When it comes to aging, you may encounter certain issues such as wondering: Why do our bodies age and how old do we get? But getting older isn’t just about how many years you’ve lived.
Our bodies are complex organisms with myriad features and functions. It is normal for cells and tissues to become damaged or damaged over time. These changes are not a problem in our young years.
Our bodies have enough reserves to easily repair many of them or compensate for them. However, the ability to deal with this damage declines with age. So it builds up and leads to signs of aging.
In this article, let’s take a look at what to expect when we’re getting older:
1. Watch what you eat and drink
It sounds obvious, but a balanced diet is essential for health, energy, and disease prevention. The ideal diet is low in saturated fat and high in fruits and vegetables, whole grains, fatty fish, small amounts of low-fat dairy and lean meats.
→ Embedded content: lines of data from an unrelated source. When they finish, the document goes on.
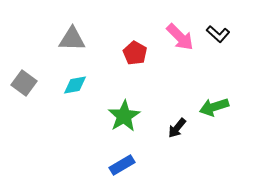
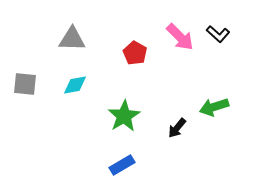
gray square: moved 1 px right, 1 px down; rotated 30 degrees counterclockwise
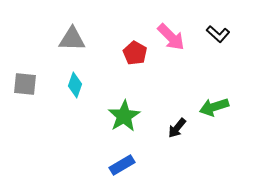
pink arrow: moved 9 px left
cyan diamond: rotated 60 degrees counterclockwise
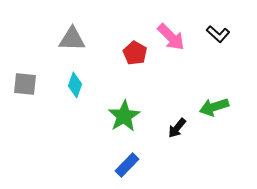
blue rectangle: moved 5 px right; rotated 15 degrees counterclockwise
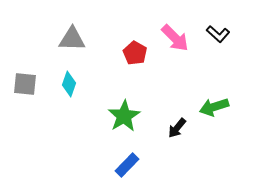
pink arrow: moved 4 px right, 1 px down
cyan diamond: moved 6 px left, 1 px up
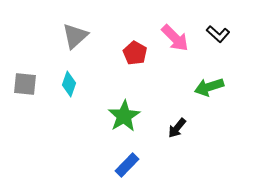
gray triangle: moved 3 px right, 3 px up; rotated 44 degrees counterclockwise
green arrow: moved 5 px left, 20 px up
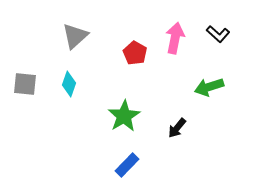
pink arrow: rotated 124 degrees counterclockwise
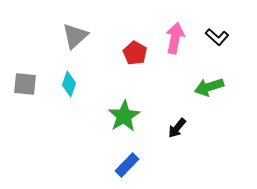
black L-shape: moved 1 px left, 3 px down
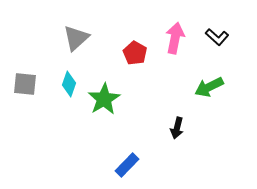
gray triangle: moved 1 px right, 2 px down
green arrow: rotated 8 degrees counterclockwise
green star: moved 20 px left, 17 px up
black arrow: rotated 25 degrees counterclockwise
Remember to drink plenty of water to avoid dehydration. Tea, coffee, and fruit juices can also help you stay hydrated, but avoid sugary sodas.
If you do drink alcohol, avoid it at least two days a week to give your liver time to recover from the toxic effects of alcohol and do not exceed the recommended daily limit of alcohol intake.
2. Take care of your teeth
Brush your teeth twice a day and floss daily. Dental floss removes food particles and plaque between teeth and helps prevent gum disease.
As it builds up, you may notice painful and bleeding gums, and gum disease can also be linked to diabetes, stroke, heart disease, and rheumatoid arthritis.
Get regular checkups and, if you use dentures or bridges, have your dentist check to make sure they’re fitted properly.
3. Stay active
Daily exercise helps you stay strong and healthy. This lowers your risk of obesity, heart disease, stroke, diabetes and even cancer. And if that’s not enough, staying active can boost your self-esteem, improve your sleep, and give you more energy.
General guidelines recommend that seniors do about 150 minutes of moderate-intensity activity per week and some strength training twice per week.
If that sounds like a lot, you can start small and work your way up to those amounts as you get stronger.
4. Get a vitamin boost
Many people have vitamin D deficiency and do not know it. In fact, it is estimated that half of the adult population is affected. Vitamin D deficiency is also associated with cognitive impairment, bone problems, and cardiovascular disease.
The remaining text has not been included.